Q15: In the given figure, triangle ABC is drawn such that AB is tangent to a circle at A whose radius is 10cm and BC passes through centre of the circle. Point C lies on the circle. If BC = 36cm and AB = 24cm, then what is the area (in cm2) of triangle ABC?

(a) 134.5
(b) 148
(c) 166.15
(d) 180
Ans: (c)
Join OA where OA = 10 cm
Here, AO is perpendicular to AB
⇒ Area of ∆ABC = Area of ∆OAB + Area of ∆AOC
⇒ Area of ∆ABC = 1/2(OA)(AB) + 1/2(OC)(OA)sin(∠AOC)
⇒ Area of ∆ABC = 1/2(10)(24) + 1/2(10)(10) sin(∠AOC)
⇒ Area of ∆ABC = 120 + 50 sin(∠AOC)
In right angled ∆OAB
⇒ tan(∠AOB) = 24/10 = 12/5
⇒ ∠AOB = 67.38°
So, ∠AOC = 180° - 67.38° = 112.62°
Hence, Area of ∆ABC = 120 + 50 (0.93) = 120 + 46.15 = 166.15
∴ The area (in cm²) of triangle ABC is 166.15.

Explanation:
Let O be the circle centre and OA = 10 cm. Since AB is tangent at A, OA ⟂ AB, so area of ΔOAB = (1/2) × OA × AB = (1/2) × 10 × 24 = 120 cm2.

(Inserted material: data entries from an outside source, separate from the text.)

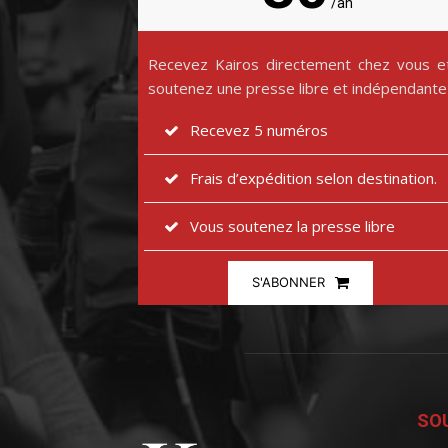
/an
Recevez Kairos directement chez vous e
soutenez une presse libre et indépendante
Recevez 5 numéros
Frais d’expédition selon destination.
Vous soutenez la presse libre
S'ABONNER
SOU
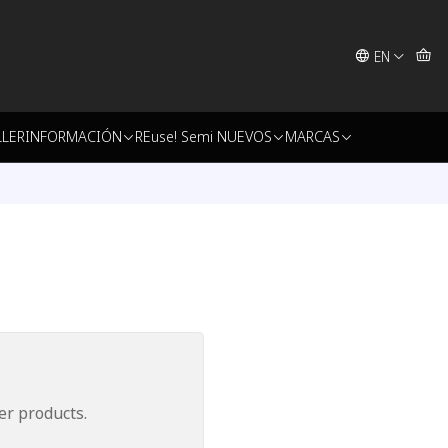
EN
LLER
INFORMACIÓN
REuse! Semi NUEVOS
MARCAS
er products.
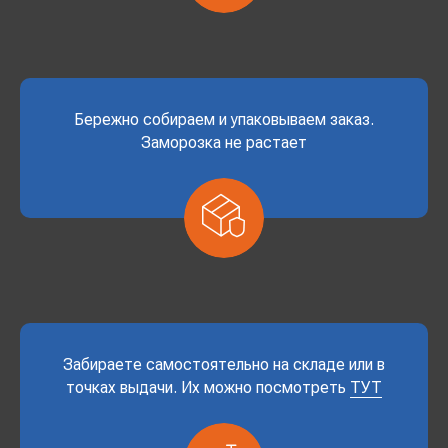
Бережно собираем и упаковываем заказ.
Заморозка не растает
Забираете самостоятельно на складе или в
точках выдачи. Их можно посмотреть
ТУТ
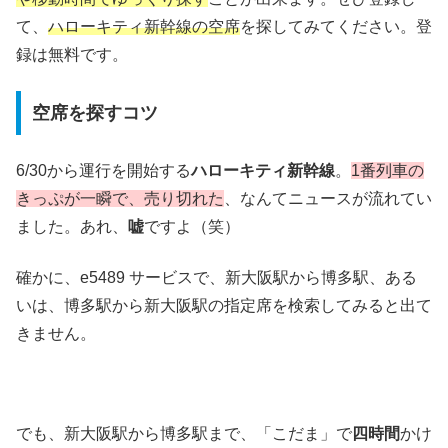
て、
ハローキティ新幹線の空席
を探してみてください。登
録は無料です。
空席を探すコツ
6/30から運行を開始する
ハローキティ新幹線
。
1番列車の
きっぷが一瞬で、売り切れた
、なんてニュースが流れてい
ました。あれ、
嘘
ですよ（笑）
確かに、e5489 サービスで、新大阪駅から博多駅、ある
いは、博多駅から新大阪駅の指定席を検索してみると出て
きません。
でも、新大阪駅から博多駅まで、「こだま」で
四時間
かけ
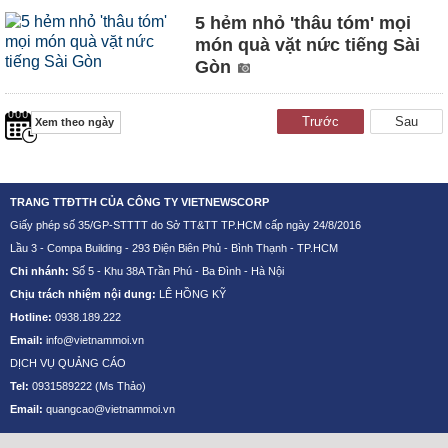
5 hẻm nhỏ 'thâu tóm' mọi
món quà vặt nức tiếng Sài
Gòn
Trước
Sau
TRANG TTĐTTH CỦA CÔNG TY VIETNEWSCORP
Giấy phép số 35/GP-STTTT do Sở TT&TT TP.HCM cấp ngày 24/8/2016
Lầu 3 - Compa Building - 293 Điện Biên Phủ - Bình Thạnh - TP.HCM
Chi nhánh:
Số 5 - Khu 38A Trần Phú - Ba Đình - Hà Nội
Chịu trách nhiệm nội dung:
LÊ HỒNG KỸ
Hotline:
0938.189.222
Email:
info@vietnammoi.vn
DỊCH VỤ QUẢNG CÁO
Tel:
0931589222
(Ms Thảo)
Email:
quangcao@vietnammoi.vn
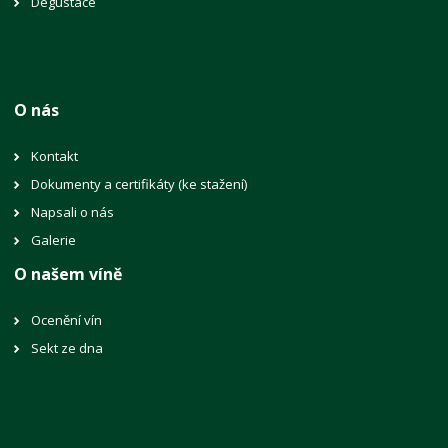
Degustace
O nás
Kontakt
Dokumenty a certifikáty (ke stažení)
Napsali o nás
Galerie
O našem víně
Ocenění vín
Sekt ze dna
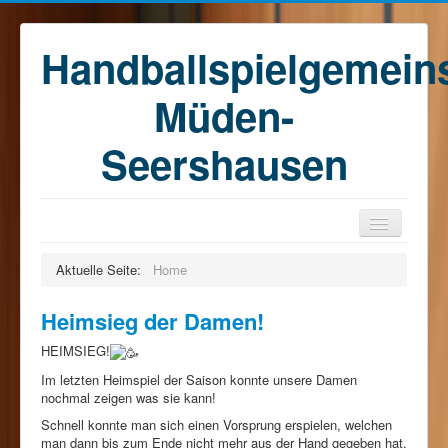
Handballspielgemein
Müden-
Seershausen
Home
Aktuelle Seite:
Home
Teams
Heimsieg der Damen!
Training
HEIMSIEG!
Kontakt
Im letzten Heimspiel der Saison konnte unsere Damen
Förderkreis
nochmal zeigen was sie kann!
Schnell konnte man sich einen Vorsprung erspielen, welchen
Sponsoren
man dann bis zum Ende nicht mehr aus der Hand gegeben hat.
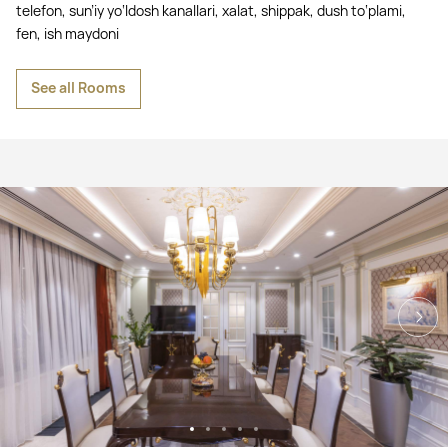
telefon, sun’iy yo‘ldosh kanallari, xalat, shippak, dush to‘plami,
fen, ish maydoni
See all Rooms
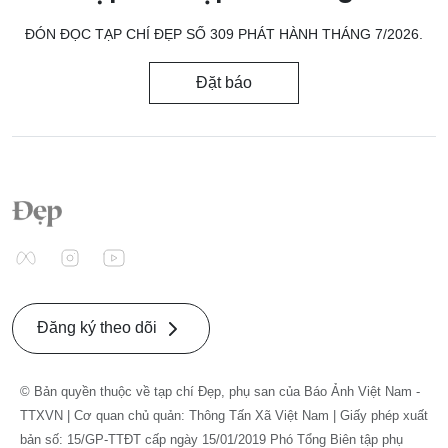
ĐÓN ĐỌC TẠP CHÍ ĐẸP SỐ 309 PHÁT HÀNH THÁNG 7/2026.
Đặt báo
Đăng ký theo dõi
© Bản quyền thuộc về tạp chí Đẹp, phụ san của Báo Ảnh Việt Nam -
TTXVN | Cơ quan chủ quản: Thông Tấn Xã Việt Nam | Giấy phép xuất
bản số: 15/GP-TTĐT cấp ngày 15/01/2019 Phó Tổng Biên tập phụ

Also, triangle AOC has sides OA = OC = 10 cm and included angle ∠AOC. Note that ∠AOB in right triangle OAB satisfies tan ∠AOB = AB/OA = 24/10 = 12/5, so ∠AOB ≈ 67.38°. Then ∠AOC = 180° − ∠AOB ≈ 112.62°.
Area of ΔAOC = (1/2) × OA × OC × sin ∠AOC = (1/2) × 10 × 10 × sin 112.62° ≈ 50 × 0.9231 ≈ 46.15 cm2.
Total area ≈ 120 + 46.15 = 166.15 cm2.
∴ The area of triangle ABC is approximately 166.15 cm2.